• **Record set**:
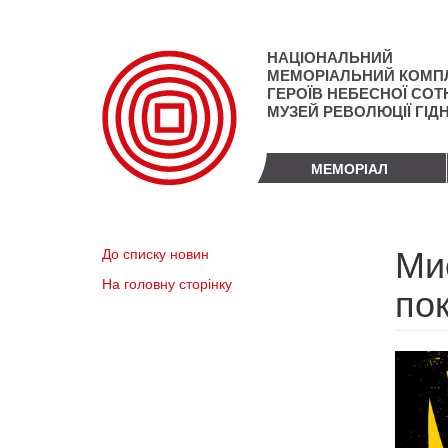
Перейти
до
основного
НАЦІОНАЛЬНИЙ
матеріалу
МЕМОРІАЛЬНИЙ КОМП
ГЕРОЇВ НЕБЕСНОЇ СОТН
МУЗЕЙ РЕВОЛЮЦІЇ ГІД
МЕМОРІАЛ
Мис
До списку новин
На головну сторінку
по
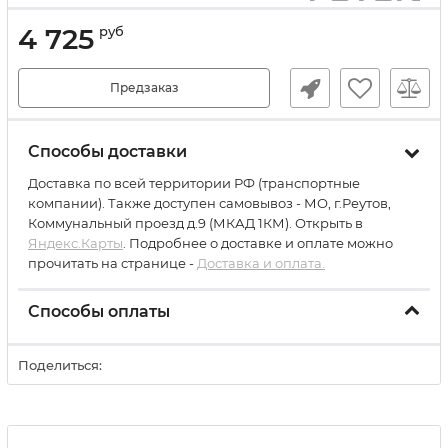
4 725
руб
Предзаказ
Способы доставки
Доставка по всей территории РФ (транспортные
компании). Также доступен самовывоз - МО, г.Реутов,
Коммунальный проезд д.9 (МКАД 1КМ). Открыть в
Яндекс.Карты
. Подробнее о доставке и оплате можно
прочитать на странице -
Доставка и оплата.
Способы оплаты
Поделиться:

• **Required action**:
Only lines belong in the copy, not pictures: write out exactly the lines of the records from the first through the one holding "компании). Также доступен".

• **Problem solution**:
Перейти
до
основного
НАЦІОНАЛЬНИЙ
матеріалу
МЕМОРІАЛЬНИЙ КОМП
ГЕРОЇВ НЕБЕСНОЇ СОТН
МУЗЕЙ РЕВОЛЮЦІЇ ГІД
МЕМОРІАЛ
Мис
До списку новин
На головну сторінку
по
4 725
руб
Предзаказ
Способы доставки
Доставка по всей территории РФ (транспортные
компании). Также доступен самовывоз - МО, г.Реутов,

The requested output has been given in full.